Um estudo publicado na Nature Ecology & Evolution demonstrou que o gato doméstico é mais próximo de uma subespécie de gato selvagem africano, o Gato-da-Líbia (Felis silvestris lybica). Esses selvagens geralmente são solitários, caçadores territorialistas e não possuem estrutura social e hierárquica. Um animal com essas características dificilmente seria escolhido para a domesticação e, ao que parece, de fato os gatos não foram escolhidos por nós, eles é que “se convidaram” para serem domesticados (típico de gato não?)!

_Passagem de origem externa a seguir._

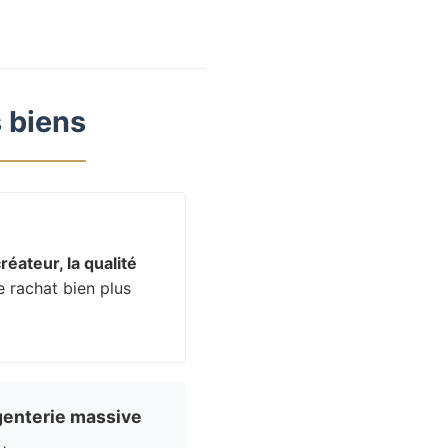
 biens
réateur, la qualité
e rachat bien plus
enterie massive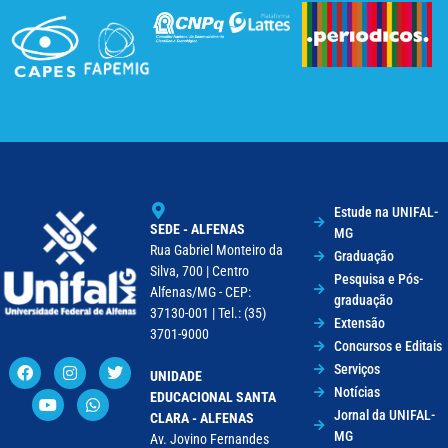
Estude na UNIFAL-
SEDE - ALFENAS
MG
Rua Gabriel Monteiro da
Graduação
Silva, 700 | Centro
Pesquisa e Pós-
Alfenas/MG - CEP:
graduação
37130-001 | Tel.: (35)
Extensão
3701-9000
Concursos e Editais
Serviços
UNIDADE
Notícias
EDUCACIONAL SANTA
Jornal da UNIFAL-
CLARA - ALFENAS
MG
Av. Jovino Fernandes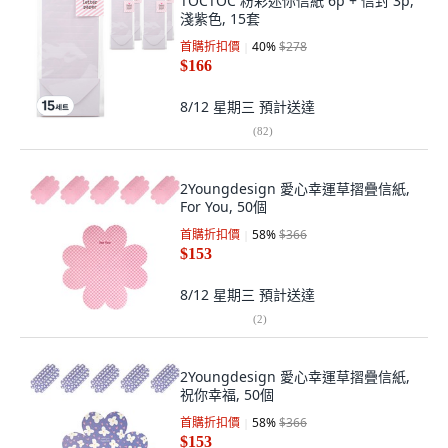
TOCTOC 粉彩迷你信紙 6p + 信封 3p,
淺紫色, 15套
首購折扣價
40
%
$278
$166
8/12 星期三
預計送達
(
82
)
2Youngdesign 愛心幸運草摺疊信紙,
For You, 50個
首購折扣價
58
%
$366
$153
8/12 星期三
預計送達
(
2
)
2Youngdesign 愛心幸運草摺疊信紙,
祝你幸福, 50個
首購折扣價
58
%
$366
$153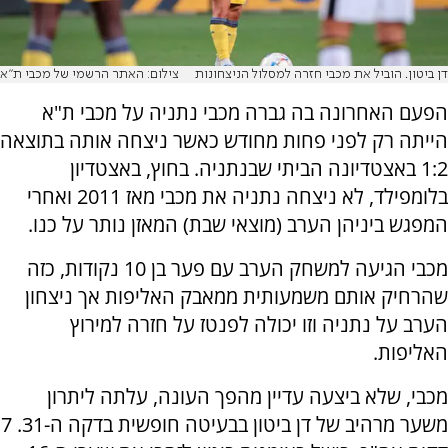
דן ביטון. הוביל את מכבי חזרה למסלול הניצחונות
צילום: האתר הרשמי של מכבי ת"א
הפעם האחרונה בה גברה מכבי נתניה על מכבי ת"א
הייתה רק לפני פחות מחודש כאשר ניצחה אותה בתוצאה
1:2 באצטדיונה הביתי שבנתניה. בחוץ, באצטדיון
בלומפילד, לא ניצחה נתניה את מכבי מאז 2011 ואחרי
המפגש ביניהן הערב (מוצאי שבת) המאזן נותר על כנו.
מכבי הגיעה למשחק הערב עם פער בן 10 נקודות, כזה
שהרחיק אותם משמעותית ממאבק האליפות אך ניצחון
הערב על נתניה וזו יכולה לפנטז על חזרה למירוץ
האליפות.
מכבי, שלא ביצעה עדיין מהפך העונה, עלתה ליתרון
משער מרהיב של דן ביטון בבעיטה חופשית בדקה ה-31. 7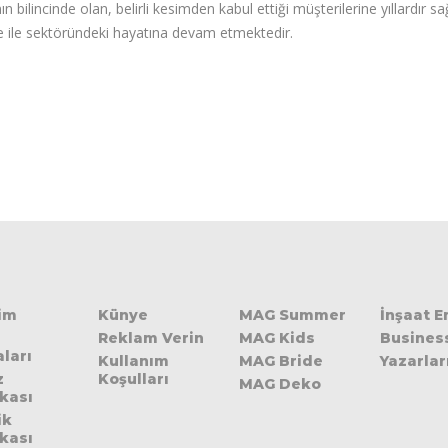
n bilincinde olan, belirli kesimden kabul ettiği müşterilerine yıllardır 
 ile sektöründeki hayatına devam etmektedir.
şim
Künye
MAG Summer
İnşaat 
Reklam Verin
MAG Kids
Busines
ları
Kullanım
MAG Bride
Yazarlar
z
Koşulları
MAG Deko
ikası
ik
ikası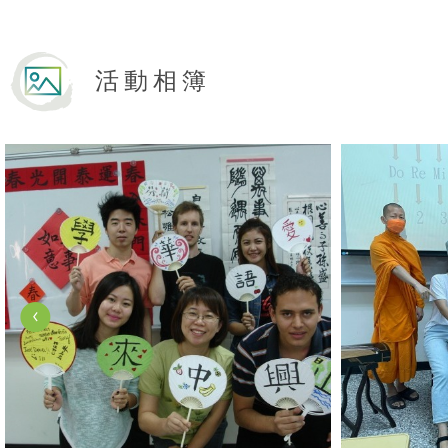
活動相簿
View Photo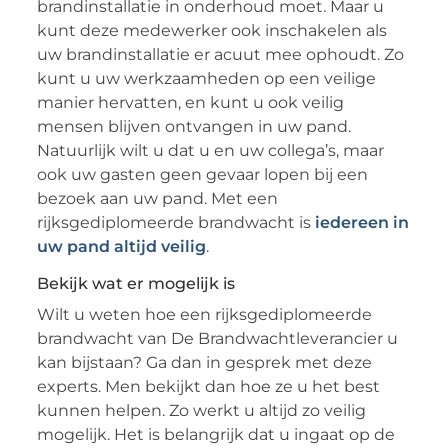
brandinstallatie in onderhoud moet. Maar u
kunt deze medewerker ook inschakelen als
uw brandinstallatie er acuut mee ophoudt. Zo
kunt u uw werkzaamheden op een veilige
manier hervatten, en kunt u ook veilig
mensen blijven ontvangen in uw pand.
Natuurlijk wilt u dat u en uw collega’s, maar
ook uw gasten geen gevaar lopen bij een
bezoek aan uw pand. Met een
rijksgediplomeerde brandwacht is
iedereen in
uw pand altijd veilig
.
Bekijk wat er mogelijk is
Wilt u weten hoe een rijksgediplomeerde
brandwacht van De Brandwachtleverancier u
kan bijstaan? Ga dan in gesprek met deze
experts. Men bekijkt dan hoe ze u het best
kunnen helpen. Zo werkt u altijd zo veilig
mogelijk. Het is belangrijk dat u ingaat op de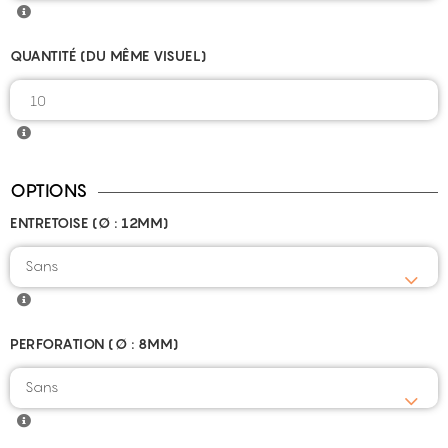
QUANTITÉ (DU MÊME VISUEL)
OPTIONS
ENTRETOISE (Ø : 12MM)
Sans
PERFORATION (Ø : 8MM)
Sans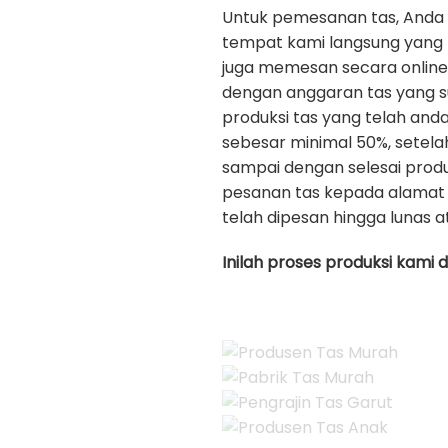
Untuk pemesanan tas, Anda
tempat kami langsung yang b
juga memesan secara onlin
dengan anggaran tas yang s
produksi tas yang telah an
sebesar minimal 50%, setela
sampai dengan selesai prod
pesanan tas kepada alamat 
telah dipesan hingga lunas a
Inilah proses produksi kami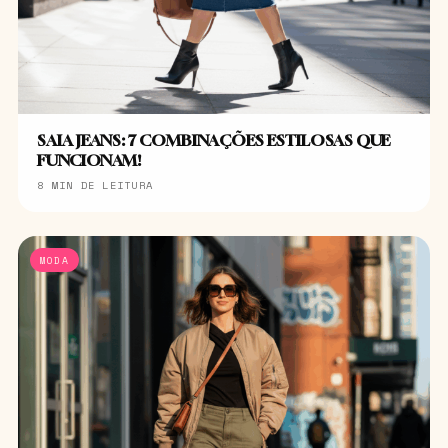
SAIA JEANS: 7 COMBINAÇÕES ESTILOSAS QUE
FUNCIONAM!
8 MIN DE LEITURA
MODA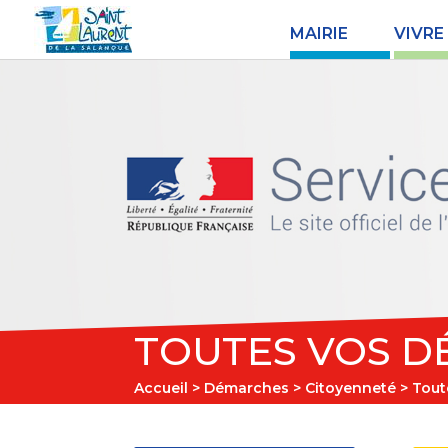
MAIRIE
VIVRE
TOUTES VOS D
Accueil
>
Démarches
>
Citoyenneté
> Tout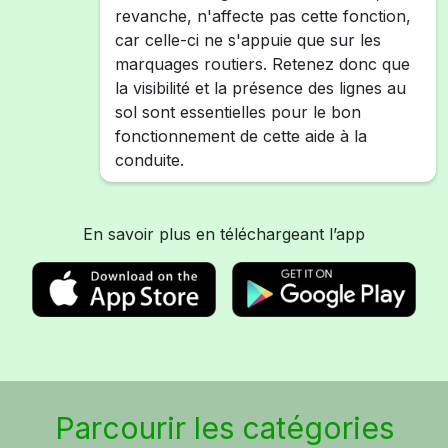
revanche, n'affecte pas cette fonction,
car celle-ci ne s'appuie que sur les
marquages routiers. Retenez donc que
la visibilité et la présence des lignes au
sol sont essentielles pour le bon
fonctionnement de cette aide à la
conduite.
En savoir plus en téléchargeant l’app
Parcourir les catégories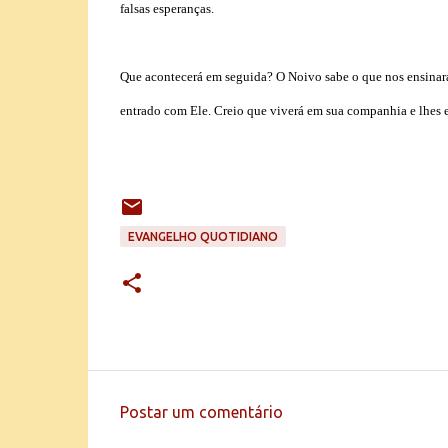
falsas esperanças.
Que acontecerá em seguida? O Noivo sabe o que nos ensinará
entrado com Ele. Creio que viverá em sua companhia e lhes en
EVANGELHO QUOTIDIANO
Postar um comentário
C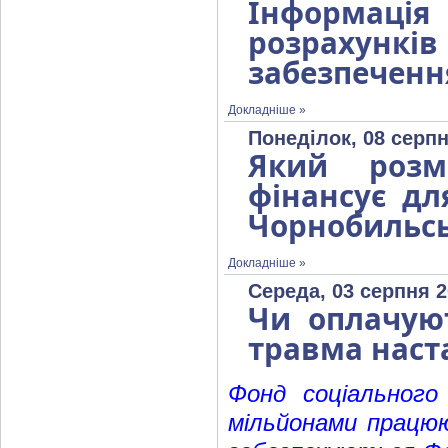
Інформаці
розрахунк
забезпеченн
Докладніше »
Понеділок, 08 серпн
Який розм
фінансує дл
Чорнобильсь
Докладніше »
Середа, 03 серпня 2
Чи оплачуют
травма наста
Фонд соціального
мільйонами працююч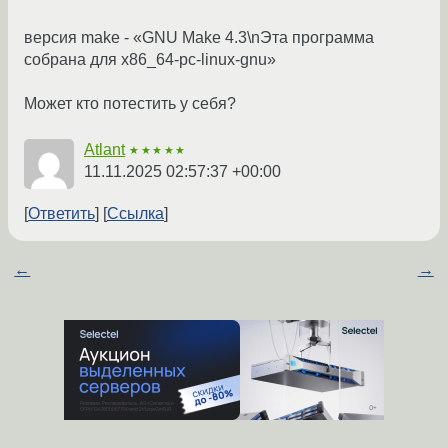
версия make - «GNU Make 4.3\nЭта программа
собрана для x86_64-pc-linux-gnu»
Может кто потестить у себя?
Atlant
★★★★★
11.11.2025 02:57:37 +00:00
Ответить
Ссылка
←
→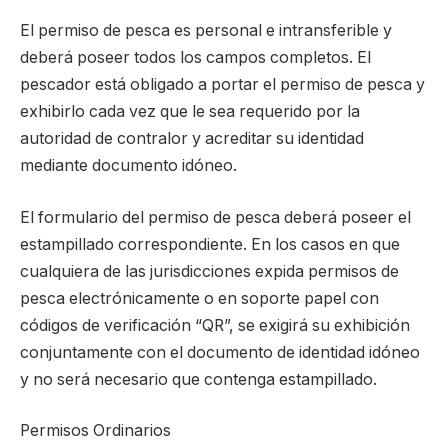
El permiso de pesca es personal e intransferible y
deberá poseer todos los campos completos. El
pescador está obligado a portar el permiso de pesca y
exhibirlo cada vez que le sea requerido por la
autoridad de contralor y acreditar su identidad
mediante documento idóneo.
El formulario del permiso de pesca deberá poseer el
estampillado correspondiente. En los casos en que
cualquiera de las jurisdicciones expida permisos de
pesca electrónicamente o en soporte papel con
códigos de verificación “QR”, se exigirá su exhibición
conjuntamente con el documento de identidad idóneo
y no será necesario que contenga estampillado.
Permisos Ordinarios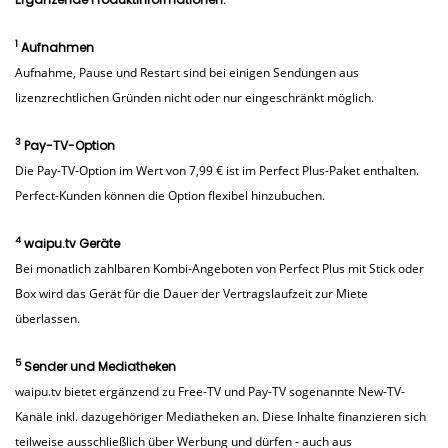
1
Aufnahmen
Aufnahme, Pause und Restart sind bei einigen Sendungen aus
lizenzrechtlichen Gründen nicht oder nur eingeschränkt möglich.
3
Pay-TV-Option
Die Pay-TV-Option im Wert von 7,99 € ist im Perfect Plus-Paket enthalten.
Perfect-Kunden können die Option flexibel hinzubuchen.
4
waipu.tv Geräte
Bei monatlich zahlbaren Kombi-Angeboten von Perfect Plus mit Stick oder
Box wird das Gerät für die Dauer der Vertragslaufzeit zur Miete
überlassen.
5
Sender und Mediatheken
waipu.tv bietet ergänzend zu Free-TV und Pay-TV sogenannte New-TV-
Kanäle inkl. dazugehöriger Mediatheken an. Diese Inhalte finanzieren sich
teilweise ausschließlich über Werbung und dürfen - auch aus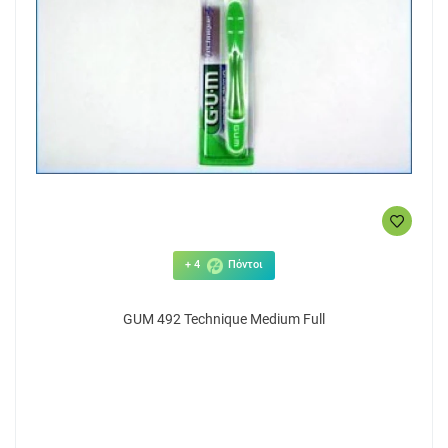
+ 4
Πόντοι
GUM 492 Technique Medium Full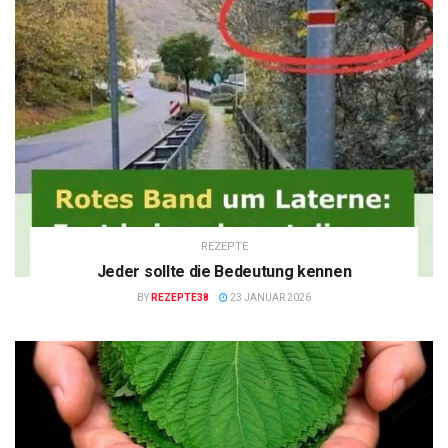
REZEPTE
Jeder sollte die Bedeutung kennen
BY
REZEPTE38
23 JANUAR 2026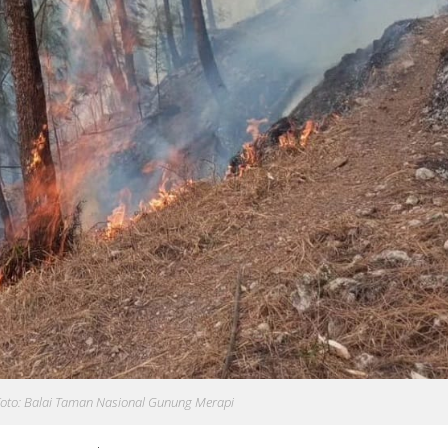
oto: Balai Taman Nasional Gunung Merapi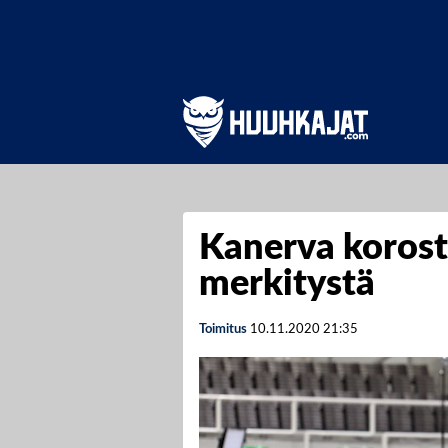
Kanerva korost
merkitystä
Toimitus
10.11.2020
21:35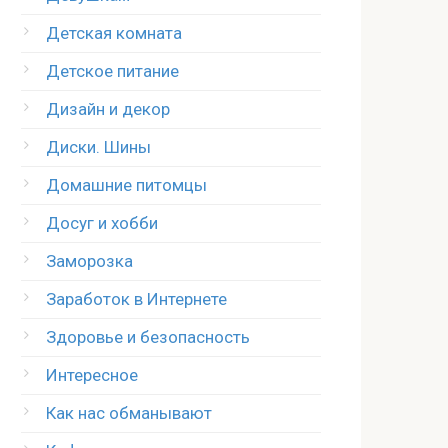
Детская комната
Детское питание
Дизайн и декор
Диски. Шины
Домашние питомцы
Досуг и хобби
Заморозка
Заработок в Интернете
Здоровье и безопасность
Интересное
Как нас обманывают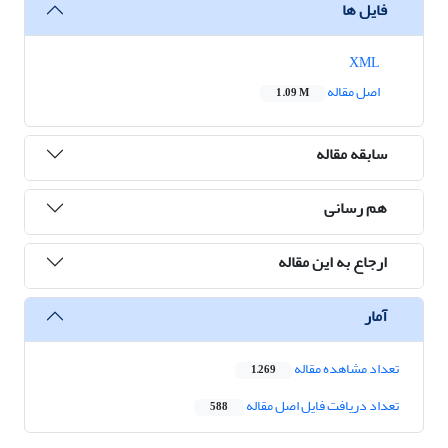
فایل ها
XML
اصل مقاله
1.09 M
سابقه مقاله
هم رسانی
ارجاع به این مقاله
آمار
تعداد مشاهده مقاله
1,269
تعداد دریافت فایل اصل مقاله
588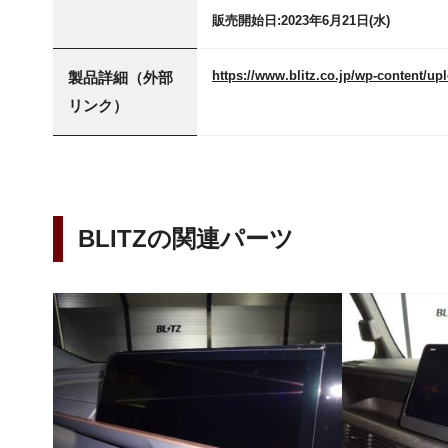
販売開始日:2023年6月21日(水)
https://www.blitz.co.jp/wp-content/up
製品詳細（外部
リンク）
BLITZの関連パーツ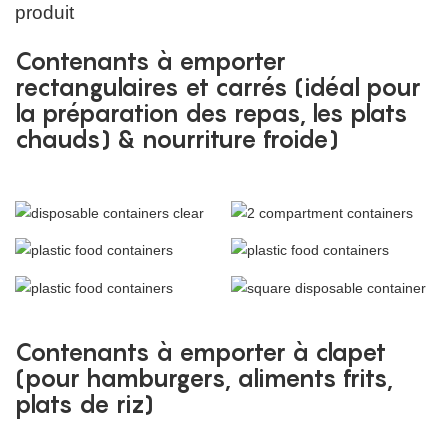
produit
Contenants à emporter
rectangulaires et carrés (idéal pour
la préparation des repas, les plats
chauds) & nourriture froide)
Contenants à emporter à clapet
(pour hamburgers, aliments frits,
plats de riz)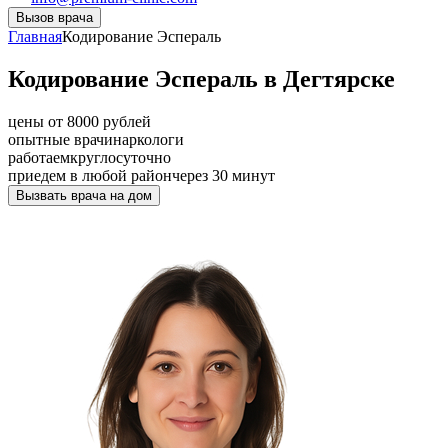
Вызов врача
Главная
Кодирование Эспераль
Кодирование Эспераль в Дегтярске
цены от 8000 рублей
опытные врачи
наркологи
работаем
круглосуточно
приедем в любой район
через 30 минут
Вызвать врача на дом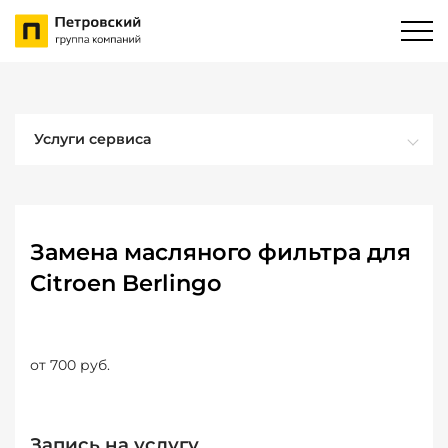
Услуги сервиса
Замена масляного фильтра для
Citroen Berlingo
от 700 руб.
Запись на услугу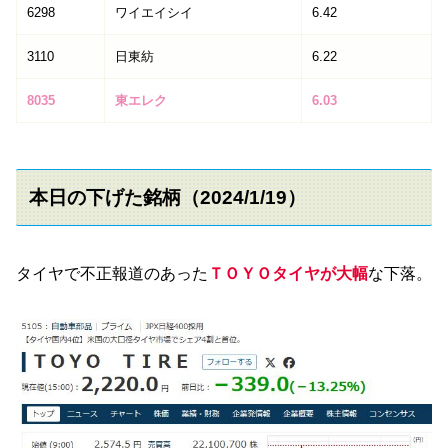
6298
ワイエイシイ
6.42
3110
日東紡
6.22
8035
東エレク
6.03
本日の下げた銘柄（2024/1/19）
タイヤで不正報道のあった
ＴＯＹＯタイヤが大幅
な下落。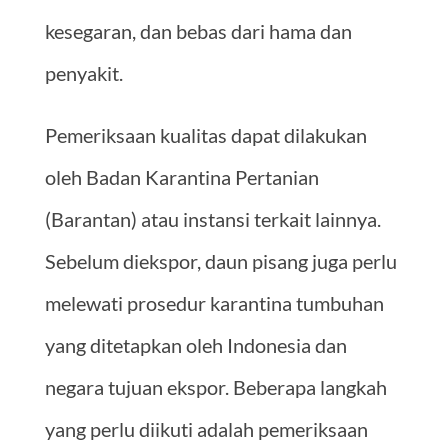
kesegaran, dan bebas dari hama dan
penyakit.
Pemeriksaan kualitas dapat dilakukan
oleh Badan Karantina Pertanian
(Barantan) atau instansi terkait lainnya.
Sebelum diekspor, daun pisang juga perlu
melewati prosedur karantina tumbuhan
yang ditetapkan oleh Indonesia dan
negara tujuan ekspor. Beberapa langkah
yang perlu diikuti adalah pemeriksaan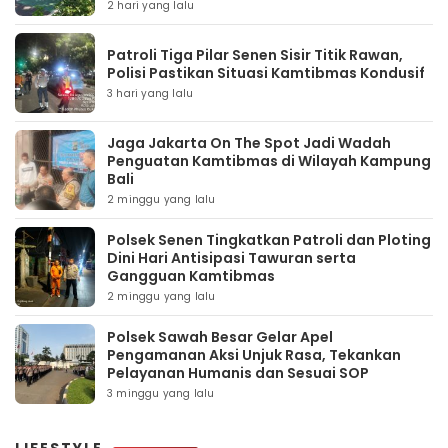
2 hari yang lalu
Patroli Tiga Pilar Senen Sisir Titik Rawan,
Polisi Pastikan Situasi Kamtibmas Kondusif
3 hari yang lalu
Jaga Jakarta On The Spot Jadi Wadah
Penguatan Kamtibmas di Wilayah Kampung
Bali
2 minggu yang lalu
Polsek Senen Tingkatkan Patroli dan Ploting
Dini Hari Antisipasi Tawuran serta
Gangguan Kamtibmas
2 minggu yang lalu
Polsek Sawah Besar Gelar Apel
Pengamanan Aksi Unjuk Rasa, Tekankan
Pelayanan Humanis dan Sesuai SOP
3 minggu yang lalu
LIFESTYLE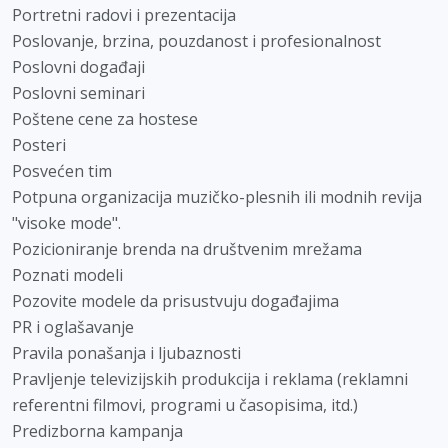
Portretni radovi i prezentacija
Poslovanje, brzina, pouzdanost i profesionalnost
Poslovni događaji
Poslovni seminari
Poštene cene za hostese
Posteri
Posvećen tim
Potpuna organizacija muzičko-plesnih ili modnih revija
"visoke mode".
Pozicioniranje brenda na društvenim mrežama
Poznati modeli
Pozovite modele da prisustvuju događajima
PR i oglašavanje
Pravila ponašanja i ljubaznosti
Pravljenje televizijskih produkcija i reklama (reklamni
referentni filmovi, programi u časopisima, itd.)
Predizborna kampanja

O que se sabe é que esses felinos começaram a habitar plantações há milhares de anos atrás ao serem atraídos por ratos que invadiam os estoques de grãos dos humanos no Oriente Próximo.
Evidências zooarqueológicas apontam que a primeira relação entre os humanos e os bichanos foi um tipo de comensalismo que durou milhares de anos. Durante esse período, os gatos que habitavam regiões humanas mantinham cruzamentos com os selvagens. Acredita-se que essas trocas genéticas contribuíram para manter pouca diferenciação entre os dois grupos. Devido a isso, nossos ronronadores mantiveram muitas das características fisiológicas, ecológicas, morfológicas e comportamentais dos felinos selvagens.
Devidos aos benefícios de se ter gatos por perto, os fazendeiros provavelmente foram os primeiros domesticadores. Esses novos gatos mais dóceis migraram aos poucos do Oriente Próximo para Bulgaria e Romenia por volta de 6.000 anos atrás, configurando a primeira onda migratória e a chegada desses animais na Europa. Milhares de anos depois, gatos domesticados oriundos do Antigo Egito, também migraram para a Europa durante a Era Romana e suas populações se tornaram maiores que a dos gatos do Oriente Próximo. Além disso, como exterminadores de pragas, eles foram úteis nas expedições navais da época, onde, graças aos Vikings, se espalharam pelo norte da Europa.
Uma vez instalados em toda a Europa, foi só questão de tempo até que os bichanos se espalhassem pelos outros continentes com a ajuda dos humanos, passando de auxiliares exterminadores de pragas à pets que arranham sofás, quebram vidrarias e sempre nos conquistam com um olhar sem igual (vide foto).
Fonte: Ottoni, Claudio, et al. “The palaeogenetics of cat dispersal in the ancient world.” Nature Ecology & Evolution 1.7 (2017): 0139.
Matheus Lewi C. B. de campos, biólogo pela UFV – CRP, e mestrando em Zoologia pela UFMG.